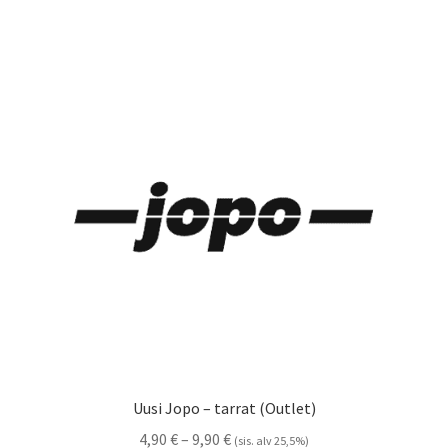
useampi
muunnelma.
Voit
tehdä
valinnat
tuotteen
sivulla.
Uusi Jopo – tarrat (Outlet)
Hintaluokka:
4,90
€
–
9,90
€
(sis. alv 25,5%)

------------------------------

Task requirements:
Would you return the records exactly, keeping out every picture?

Response below:
useampi
muunnelma.
Voit
tehdä
valinnat
tuotteen
sivulla.
Uusi Jopo – tarrat (Outlet)
Hintaluokka:
4,90
€
–
9,90
€
(sis. alv 25,5%)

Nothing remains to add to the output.